▶ [EXERCISE BRIEF]: Retype exactly the lines from the line with "The Sandhills & Pinehurst" to the end of the data, keeping both boundary lines.

START EXERCISE INPUT

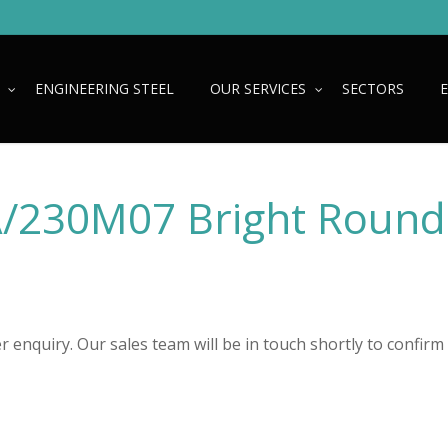
ENGINEERING STEEL
OUR SERVICES
SECTORS
A/230M07 Bright Round
 enquiry. Our sales team will be in touch shortly to confirm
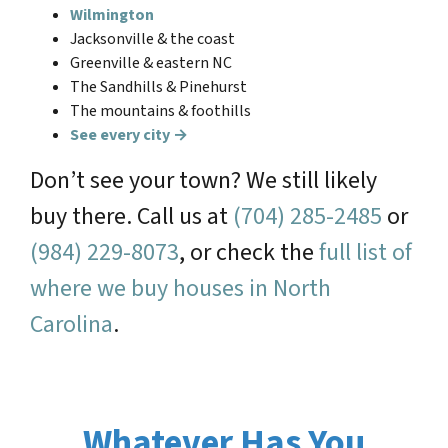
Wilmington
Jacksonville & the coast
Greenville & eastern NC
The Sandhills & Pinehurst
The mountains & foothills
See every city →
Don’t see your town? We still likely
buy there. Call us at
(704) 285-2485
or
(984) 229-8073
, or check the
full list of
where we buy houses in North
Carolina
.
Whatever Has You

END EXERCISE INPUT

▶ [WORKED SOLUTION]:
The Sandhills & Pinehurst
The mountains & foothills
See every city →
Don’t see your town? We still likely
buy there. Call us at
(704) 285-2485
or
(984) 229-8073
, or check the
full list of
where we buy houses in North
Carolina
.
Whatever Has You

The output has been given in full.